Peter McMullen of Downpatrick, Northern Ireland, was seriously wounded at the Battle of Waterloo while serving with the 27th Foot.
“Incredibly, his heavily pregnant wife Elizabeth was watching the battle nearby and, fearing her husband was dead, she rushed into the midst of bodies.” She found Peter still (barely) alive, and attempted to carry him off the active battlefield, despite her condition. As she did this, she was shot in the leg with a musket ball.
After the battle, both Peter and Elizabeth were taken to a hospital in Antwerp, where Peter lost both of his arms due to injuries.
They were then transported to a hospital in Chelsea. While recuperating at the English hospital, Elizabeth gave birth to a baby girl.
Prince Frederick — the Duke of York, and Commander-in-Chief of the British Army — heard about the couple, and visited them at the hospital. While there, he agreed to be the baby’s godfather.

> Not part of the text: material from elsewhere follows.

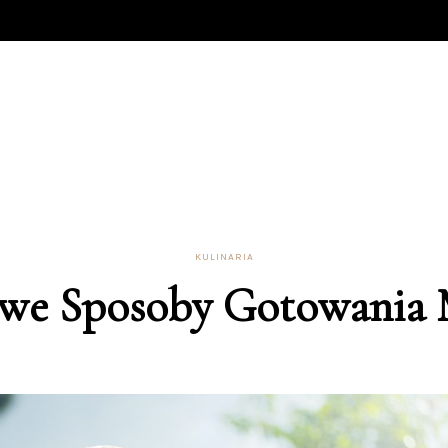
KULINARIA
we Sposoby Gotowania 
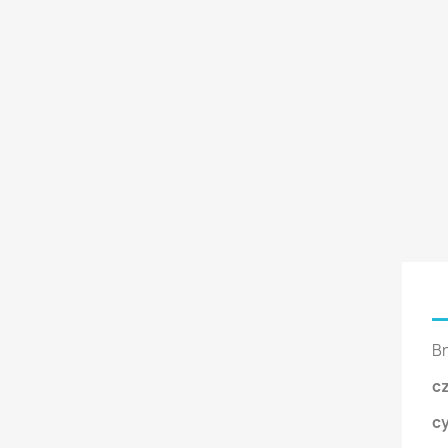
Br
c
c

And so the newborn “was christened Frederica McMullen of Waterloo” in his honor.
- Fowler, Julian. “Battle of Waterloo: Downpatrick private’s medal acquired by Enniskillen regimental museum.” BBC News NI 30 May 2015.
- Glover, Gareth. Waterloo: Myth and Reality. Barnsley, UK: Pen & Sword, 2014.
- Kelly, Christopher. A full and circumstantial account of the memorable battle of Waterloo. London: Thomas Kelly, 1817.